## Activity
Nothing but the lines below from the one holding "EC2 の起動・停止をタグで自動化する ❘ EventBridge" up to and including the one holding "Entre la gama" should be copied, exactly and without pictures.
[[ Raw data open ]]
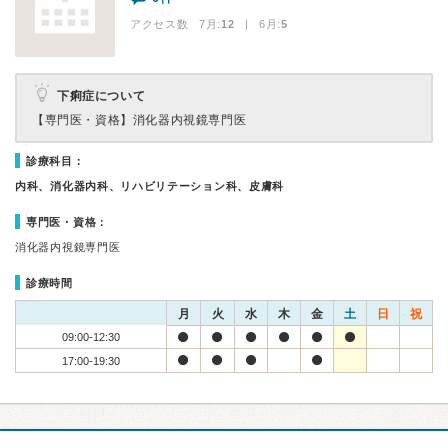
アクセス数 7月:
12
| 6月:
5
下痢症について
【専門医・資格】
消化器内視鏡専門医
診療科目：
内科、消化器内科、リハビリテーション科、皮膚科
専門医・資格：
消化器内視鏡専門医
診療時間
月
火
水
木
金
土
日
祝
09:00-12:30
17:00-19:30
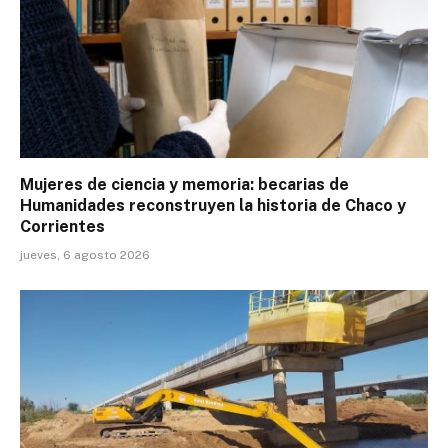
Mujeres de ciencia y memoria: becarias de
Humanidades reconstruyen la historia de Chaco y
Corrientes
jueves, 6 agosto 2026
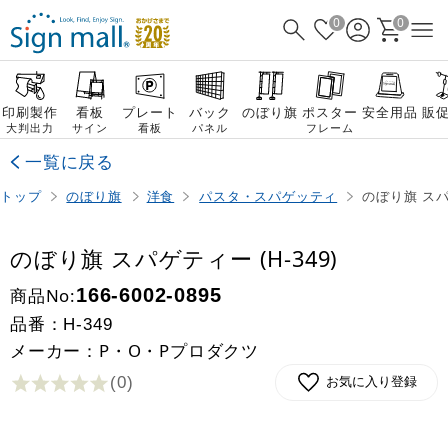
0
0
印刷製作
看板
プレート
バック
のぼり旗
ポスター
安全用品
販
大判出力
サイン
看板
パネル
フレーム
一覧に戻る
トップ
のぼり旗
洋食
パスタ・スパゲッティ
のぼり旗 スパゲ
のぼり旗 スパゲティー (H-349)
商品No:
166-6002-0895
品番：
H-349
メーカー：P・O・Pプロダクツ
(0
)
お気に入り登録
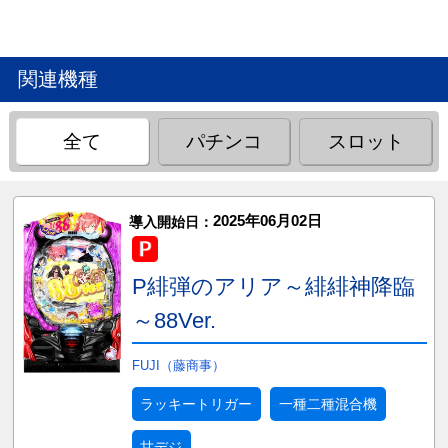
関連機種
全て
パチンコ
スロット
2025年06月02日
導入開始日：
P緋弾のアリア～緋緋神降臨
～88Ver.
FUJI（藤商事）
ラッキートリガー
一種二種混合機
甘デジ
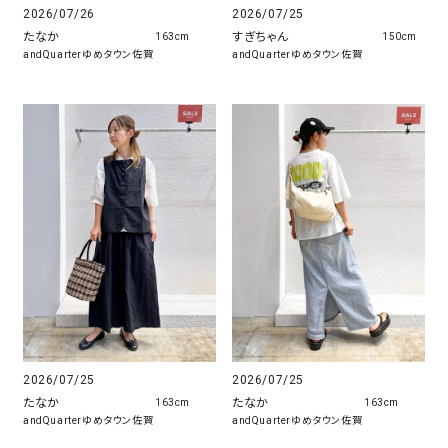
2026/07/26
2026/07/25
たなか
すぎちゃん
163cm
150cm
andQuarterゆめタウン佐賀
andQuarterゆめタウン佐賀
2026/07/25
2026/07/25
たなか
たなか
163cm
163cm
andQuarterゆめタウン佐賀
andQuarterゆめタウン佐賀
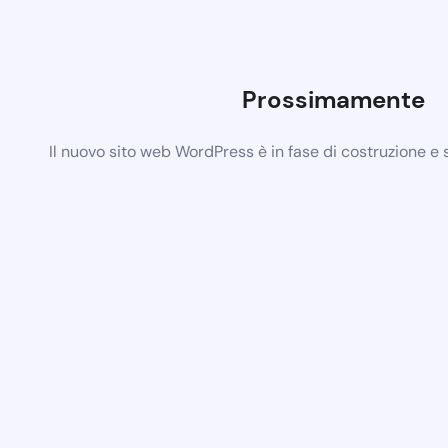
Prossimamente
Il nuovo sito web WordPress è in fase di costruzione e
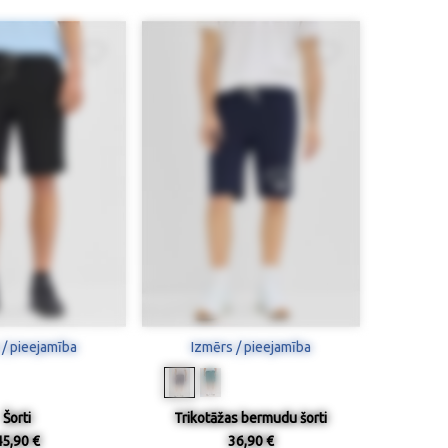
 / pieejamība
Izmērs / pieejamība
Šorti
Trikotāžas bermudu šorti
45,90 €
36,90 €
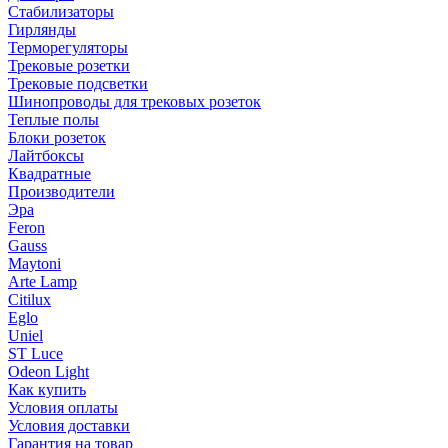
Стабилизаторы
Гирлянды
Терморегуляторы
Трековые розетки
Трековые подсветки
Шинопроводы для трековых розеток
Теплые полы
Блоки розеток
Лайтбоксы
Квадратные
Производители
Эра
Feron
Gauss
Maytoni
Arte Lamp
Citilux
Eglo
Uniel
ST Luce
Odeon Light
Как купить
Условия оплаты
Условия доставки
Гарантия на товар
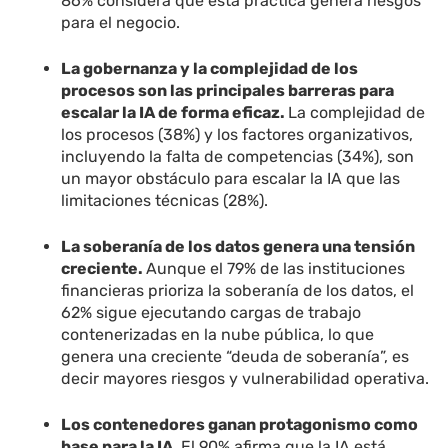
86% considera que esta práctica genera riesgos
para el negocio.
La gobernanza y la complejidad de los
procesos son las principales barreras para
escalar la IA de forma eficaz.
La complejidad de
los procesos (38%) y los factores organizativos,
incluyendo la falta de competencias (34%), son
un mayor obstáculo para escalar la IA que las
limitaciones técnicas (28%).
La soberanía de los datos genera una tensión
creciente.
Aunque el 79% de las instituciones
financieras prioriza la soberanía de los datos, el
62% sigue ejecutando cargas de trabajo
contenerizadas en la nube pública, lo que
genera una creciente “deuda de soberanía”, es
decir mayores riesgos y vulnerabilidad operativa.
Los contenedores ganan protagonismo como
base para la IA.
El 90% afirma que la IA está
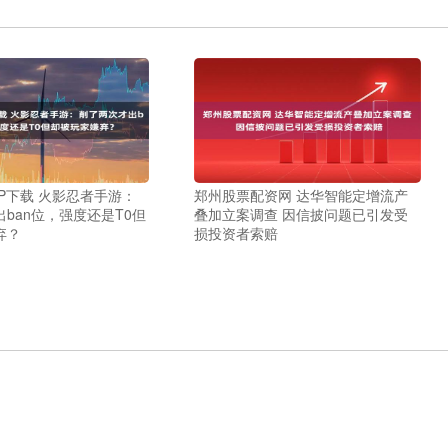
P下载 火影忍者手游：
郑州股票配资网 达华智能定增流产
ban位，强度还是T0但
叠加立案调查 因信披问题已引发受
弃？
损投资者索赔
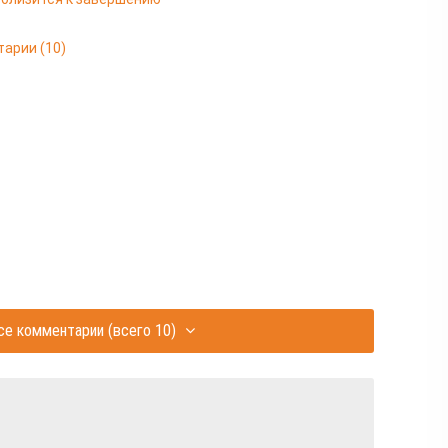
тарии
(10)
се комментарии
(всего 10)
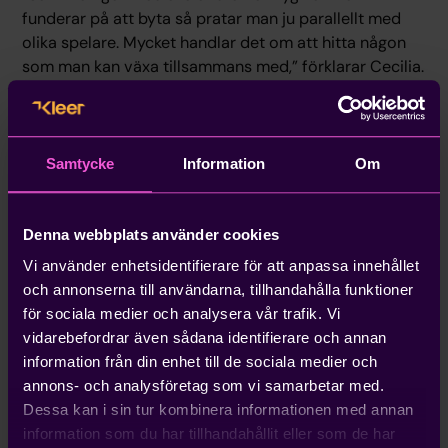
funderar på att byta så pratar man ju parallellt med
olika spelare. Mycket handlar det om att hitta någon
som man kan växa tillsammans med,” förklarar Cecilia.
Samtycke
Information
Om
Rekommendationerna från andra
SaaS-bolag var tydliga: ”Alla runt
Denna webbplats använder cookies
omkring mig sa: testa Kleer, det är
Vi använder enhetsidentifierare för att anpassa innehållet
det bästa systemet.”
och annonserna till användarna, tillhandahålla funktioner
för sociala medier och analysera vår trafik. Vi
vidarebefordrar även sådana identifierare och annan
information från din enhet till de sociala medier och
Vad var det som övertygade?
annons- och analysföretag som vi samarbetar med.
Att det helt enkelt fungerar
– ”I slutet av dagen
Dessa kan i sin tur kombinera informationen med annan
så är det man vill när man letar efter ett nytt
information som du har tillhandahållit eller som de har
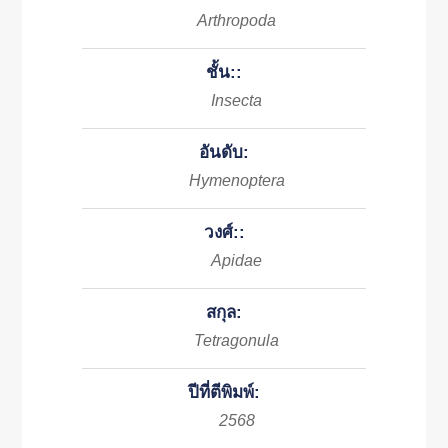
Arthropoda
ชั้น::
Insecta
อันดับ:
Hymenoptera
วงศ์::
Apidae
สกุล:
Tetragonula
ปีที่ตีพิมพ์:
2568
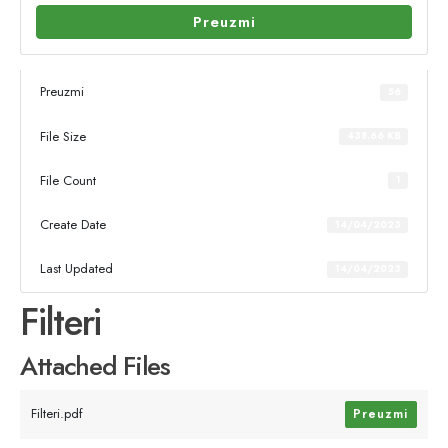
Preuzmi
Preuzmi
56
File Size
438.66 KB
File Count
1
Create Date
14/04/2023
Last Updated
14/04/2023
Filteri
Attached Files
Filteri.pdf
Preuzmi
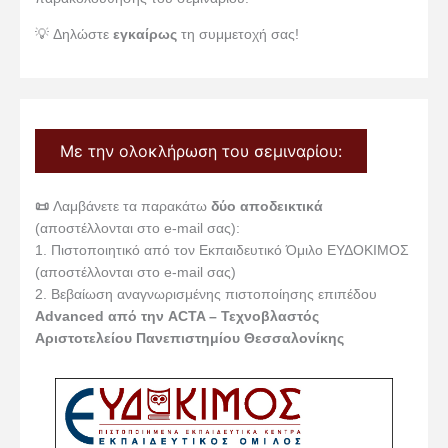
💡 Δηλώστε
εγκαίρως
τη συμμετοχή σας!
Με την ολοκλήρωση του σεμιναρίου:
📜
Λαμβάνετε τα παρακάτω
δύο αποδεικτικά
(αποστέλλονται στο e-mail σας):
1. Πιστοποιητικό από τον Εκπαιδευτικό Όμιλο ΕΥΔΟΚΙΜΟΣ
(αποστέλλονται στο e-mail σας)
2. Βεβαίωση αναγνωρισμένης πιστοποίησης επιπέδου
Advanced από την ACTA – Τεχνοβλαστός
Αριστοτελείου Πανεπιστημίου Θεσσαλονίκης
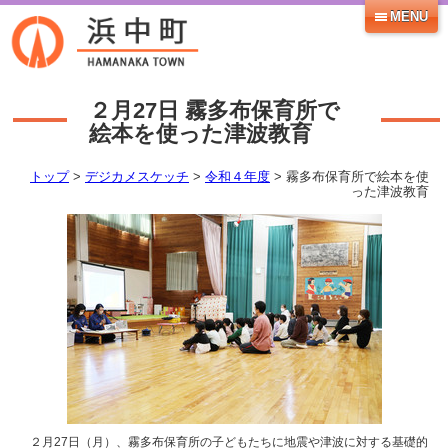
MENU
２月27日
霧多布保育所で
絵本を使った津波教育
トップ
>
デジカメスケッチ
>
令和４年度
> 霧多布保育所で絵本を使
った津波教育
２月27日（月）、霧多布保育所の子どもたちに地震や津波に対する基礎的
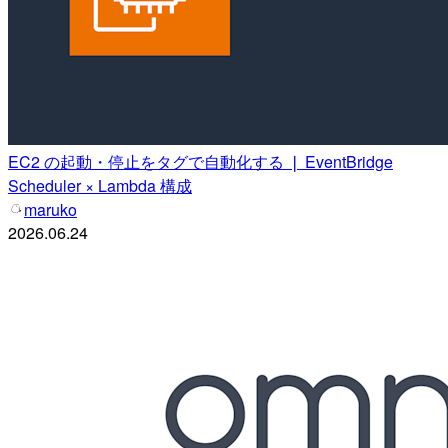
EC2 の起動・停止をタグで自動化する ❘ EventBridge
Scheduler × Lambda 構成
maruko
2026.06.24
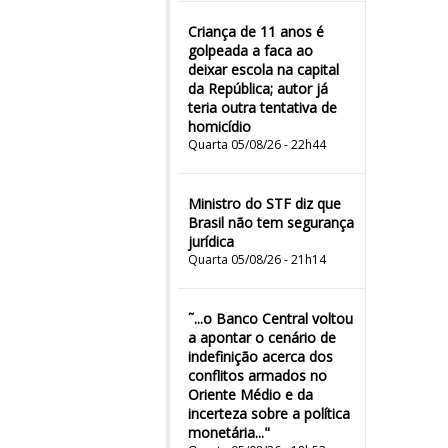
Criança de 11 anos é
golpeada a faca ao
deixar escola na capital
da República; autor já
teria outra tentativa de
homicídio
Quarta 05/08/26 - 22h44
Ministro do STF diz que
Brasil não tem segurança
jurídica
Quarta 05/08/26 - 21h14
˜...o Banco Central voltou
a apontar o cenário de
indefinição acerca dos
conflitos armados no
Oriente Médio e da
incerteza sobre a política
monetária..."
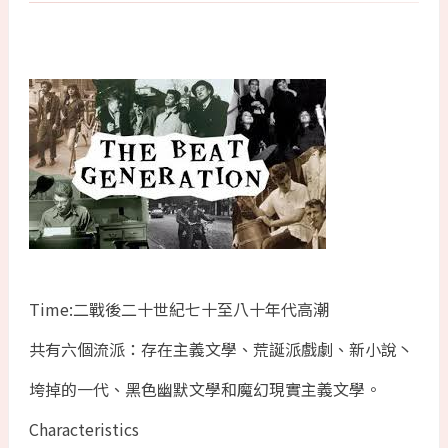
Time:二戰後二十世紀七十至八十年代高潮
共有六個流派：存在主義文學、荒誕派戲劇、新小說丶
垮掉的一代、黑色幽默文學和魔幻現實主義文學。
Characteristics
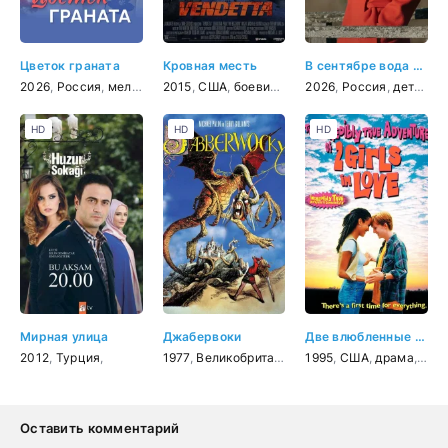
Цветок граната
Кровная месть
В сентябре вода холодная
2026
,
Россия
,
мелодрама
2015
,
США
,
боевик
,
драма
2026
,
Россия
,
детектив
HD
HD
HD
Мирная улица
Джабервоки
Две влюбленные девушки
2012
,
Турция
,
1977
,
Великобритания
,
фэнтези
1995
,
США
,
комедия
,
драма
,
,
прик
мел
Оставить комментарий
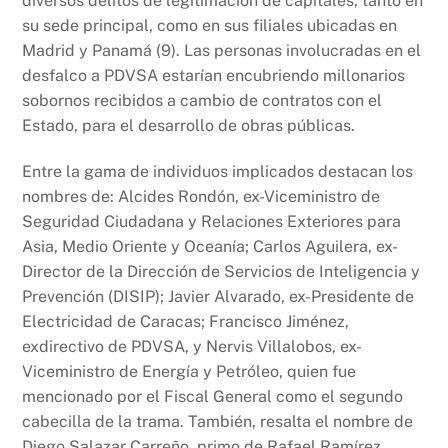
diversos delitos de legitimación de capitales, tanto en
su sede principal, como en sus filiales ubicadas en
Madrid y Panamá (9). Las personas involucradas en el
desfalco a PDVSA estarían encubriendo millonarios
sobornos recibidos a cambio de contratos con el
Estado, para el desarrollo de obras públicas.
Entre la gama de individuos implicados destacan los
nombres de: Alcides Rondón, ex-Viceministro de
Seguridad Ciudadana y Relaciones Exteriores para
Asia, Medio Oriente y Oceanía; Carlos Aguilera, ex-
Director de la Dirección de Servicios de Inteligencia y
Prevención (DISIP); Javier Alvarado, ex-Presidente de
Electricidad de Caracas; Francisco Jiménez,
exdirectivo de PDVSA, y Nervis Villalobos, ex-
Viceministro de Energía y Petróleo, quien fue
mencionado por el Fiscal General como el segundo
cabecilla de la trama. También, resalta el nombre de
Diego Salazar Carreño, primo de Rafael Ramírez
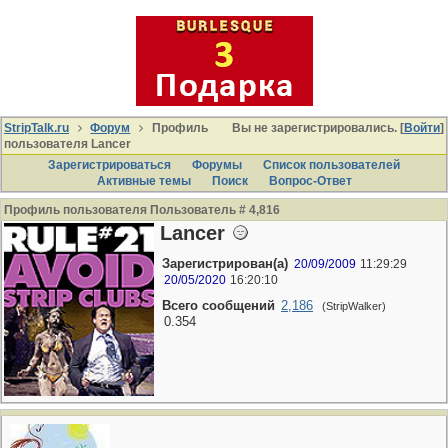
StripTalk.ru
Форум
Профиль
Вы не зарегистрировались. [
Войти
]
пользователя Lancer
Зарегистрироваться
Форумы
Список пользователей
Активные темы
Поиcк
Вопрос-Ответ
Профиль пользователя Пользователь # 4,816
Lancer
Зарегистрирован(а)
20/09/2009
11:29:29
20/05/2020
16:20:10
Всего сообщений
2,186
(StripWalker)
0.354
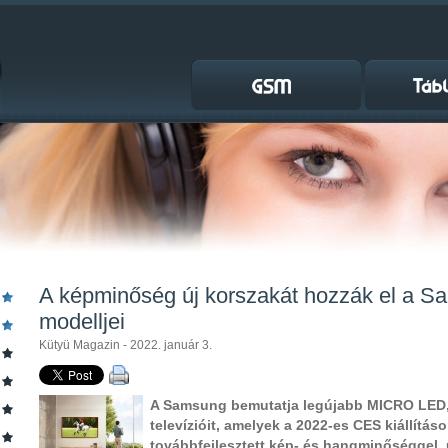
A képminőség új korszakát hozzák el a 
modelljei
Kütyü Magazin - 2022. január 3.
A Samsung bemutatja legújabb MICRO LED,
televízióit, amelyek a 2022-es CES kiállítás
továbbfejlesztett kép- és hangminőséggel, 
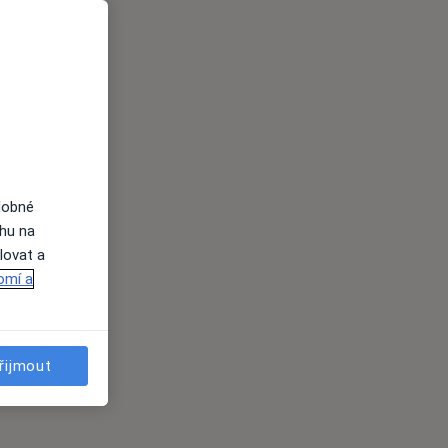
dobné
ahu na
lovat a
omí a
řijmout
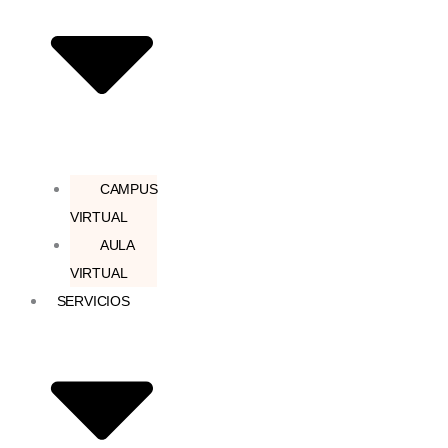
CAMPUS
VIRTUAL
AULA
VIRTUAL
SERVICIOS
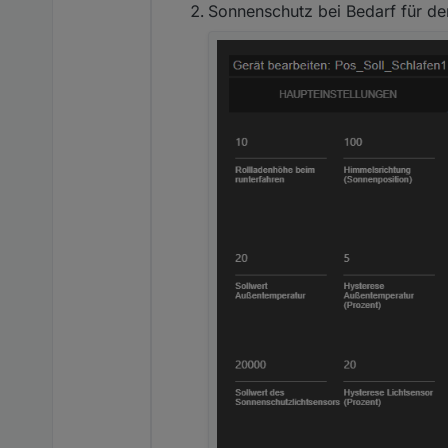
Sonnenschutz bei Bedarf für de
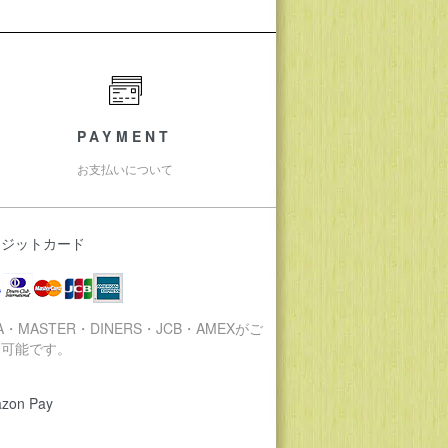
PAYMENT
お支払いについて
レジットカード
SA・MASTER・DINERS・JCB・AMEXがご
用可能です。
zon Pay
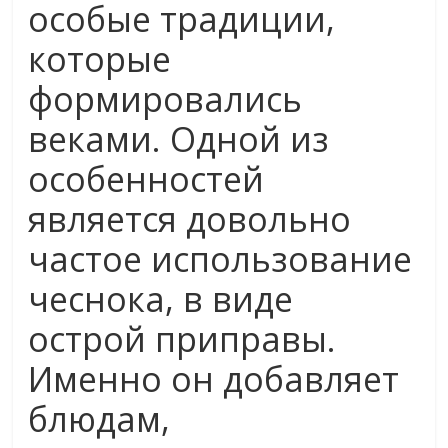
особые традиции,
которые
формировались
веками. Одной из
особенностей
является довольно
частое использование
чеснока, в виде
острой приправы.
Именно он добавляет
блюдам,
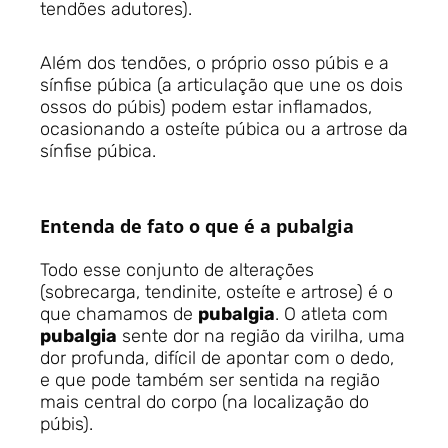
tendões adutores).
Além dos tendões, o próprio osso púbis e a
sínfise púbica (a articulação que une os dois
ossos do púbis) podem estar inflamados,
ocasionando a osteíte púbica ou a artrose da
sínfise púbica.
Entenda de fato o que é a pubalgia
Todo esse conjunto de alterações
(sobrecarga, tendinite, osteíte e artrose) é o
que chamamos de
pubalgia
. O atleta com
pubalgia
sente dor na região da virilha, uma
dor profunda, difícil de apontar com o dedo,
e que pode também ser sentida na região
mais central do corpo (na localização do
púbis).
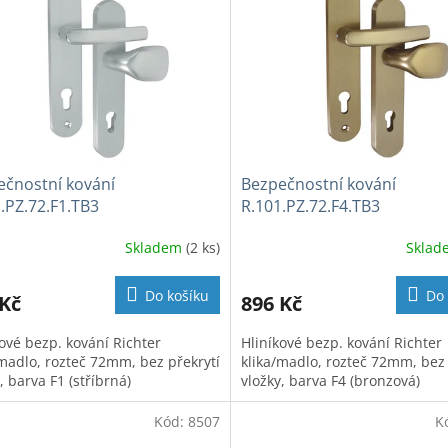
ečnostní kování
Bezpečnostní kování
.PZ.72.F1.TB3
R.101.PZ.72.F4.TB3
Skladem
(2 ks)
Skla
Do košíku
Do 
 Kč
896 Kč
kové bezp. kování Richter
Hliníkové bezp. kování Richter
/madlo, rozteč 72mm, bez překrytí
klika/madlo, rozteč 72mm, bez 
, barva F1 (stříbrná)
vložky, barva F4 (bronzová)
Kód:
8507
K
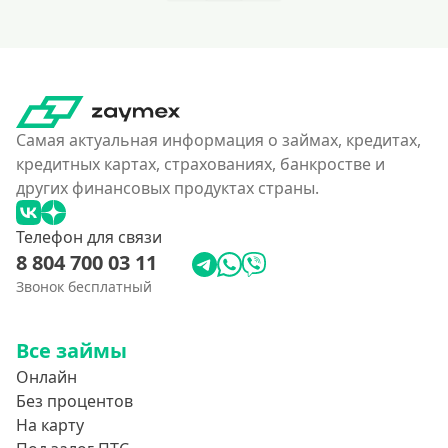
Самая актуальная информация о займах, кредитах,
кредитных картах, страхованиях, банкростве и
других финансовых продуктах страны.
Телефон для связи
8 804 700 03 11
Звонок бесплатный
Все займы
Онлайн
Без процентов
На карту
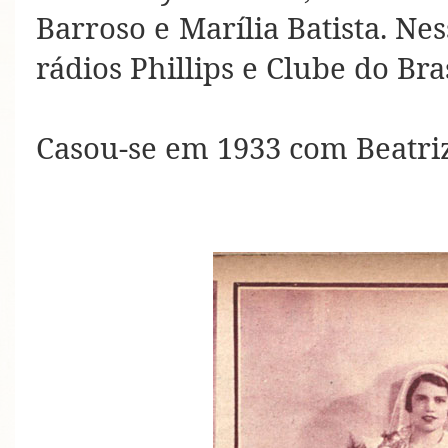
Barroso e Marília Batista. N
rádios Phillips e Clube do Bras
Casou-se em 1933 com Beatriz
[[ Raw data closed ]]
## Response
EC2 の起動・停止をタグで自動化する ❘ EventBridge
Scheduler × Lambda 構成
maruko
2026.06.24
Criança de 11 anos é
golpeada a faca ao
deixar escola na capital
da República; autor já
teria outra tentativa de
homicídio
Quarta 05/08/26 - 22h44
Ministro do STF diz que
Brasil não tem segurança
jurídica
Quarta 05/08/26 - 21h14
˜...o Banco Central voltou
a apontar o cenário de
indefinição acerca dos
conflitos armados no
Oriente Médio e da
incerteza sobre a política
monetária..."
Time:二戰後二十世紀七十至八十年代高潮
共有六個流派：存在主義文學、荒誕派戲劇、新小說丶
垮掉的一代、黑色幽默文學和魔幻現實主義文學。
Characteristics
Цветок граната
Кровная месть
В сентябре вода холодная
2026
,
Россия
,
мелодрама
2015
,
США
,
боевик
,
драма
2026
,
Россия
,
детектив
HD
HD
HD
Мирная улица
Джабервоки
Две влюбленные девушки
2012
,
Турция
,
1977
,
Великобритания
,
фэнтези
1995
,
США
,
комедия
,
драма
,
,
прик
мел
Оставить комментарий
diversos delitos de legitimación de capitales, tanto en
su sede principal, como en sus filiales ubicadas en
Madrid y Panamá (9). Las personas involucradas en el
desfalco a PDVSA estarían encubriendo millonarios
sobornos recibidos a cambio de contratos con el
Estado, para el desarrollo de obras públicas.
Entre la gama de individuos implicados destacan los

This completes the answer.